## ACTIVITY
Of all the lines below, output only those starting at the one with "上架式工控机YPC-820-嵌入式工控" and ending at the one with "低频超高频手持机-防爆手持机称重-便携式手持机厂家", both ends included, exactly as written.

## ENTRIES PROVIDED

-- Opening Marker --

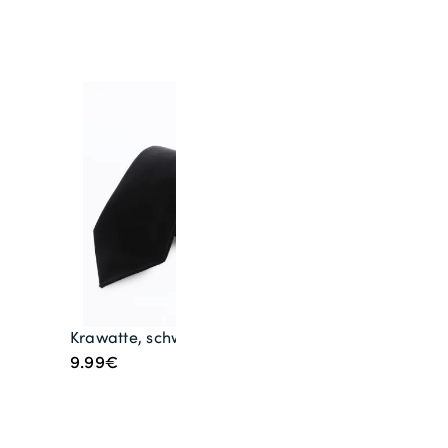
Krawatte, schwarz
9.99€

-- Closing Marker --
-- Opening Marker --

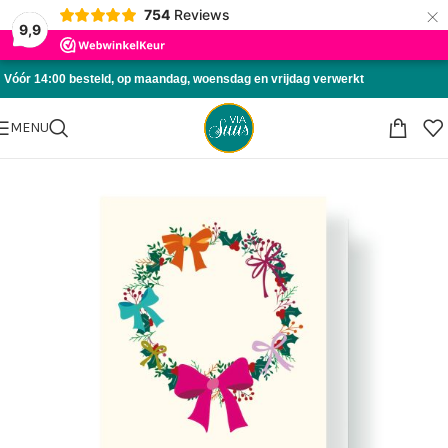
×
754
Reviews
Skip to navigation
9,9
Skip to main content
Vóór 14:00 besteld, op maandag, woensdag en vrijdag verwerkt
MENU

-- Closing Marker --
-- Opening Marker --

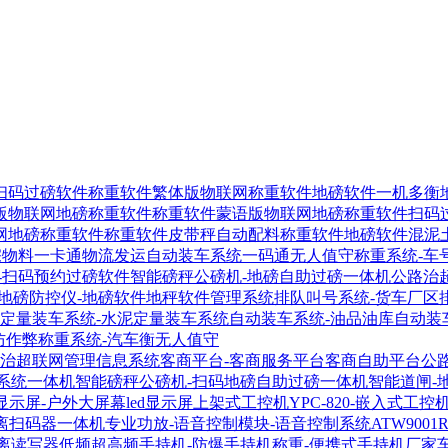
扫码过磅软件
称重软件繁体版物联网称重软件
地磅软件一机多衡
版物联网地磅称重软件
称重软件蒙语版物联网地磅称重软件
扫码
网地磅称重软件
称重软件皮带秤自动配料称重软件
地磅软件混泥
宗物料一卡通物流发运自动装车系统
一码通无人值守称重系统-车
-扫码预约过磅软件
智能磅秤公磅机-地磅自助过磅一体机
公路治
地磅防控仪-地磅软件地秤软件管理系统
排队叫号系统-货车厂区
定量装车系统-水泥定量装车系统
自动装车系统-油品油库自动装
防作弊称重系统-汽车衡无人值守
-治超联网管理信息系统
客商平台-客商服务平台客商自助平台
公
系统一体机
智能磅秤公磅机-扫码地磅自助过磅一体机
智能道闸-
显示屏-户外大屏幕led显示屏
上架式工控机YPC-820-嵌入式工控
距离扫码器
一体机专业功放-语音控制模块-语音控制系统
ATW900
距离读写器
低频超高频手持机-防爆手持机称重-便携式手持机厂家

-- Closing Marker --

## FINAL ANSWER
上架式工控机YPC-820-嵌入式工控
距离扫码器
一体机专业功放-语音控制模块-语音控制系统
ATW900
距离读写器
低频超高频手持机-防爆手持机称重-便携式手持机厂家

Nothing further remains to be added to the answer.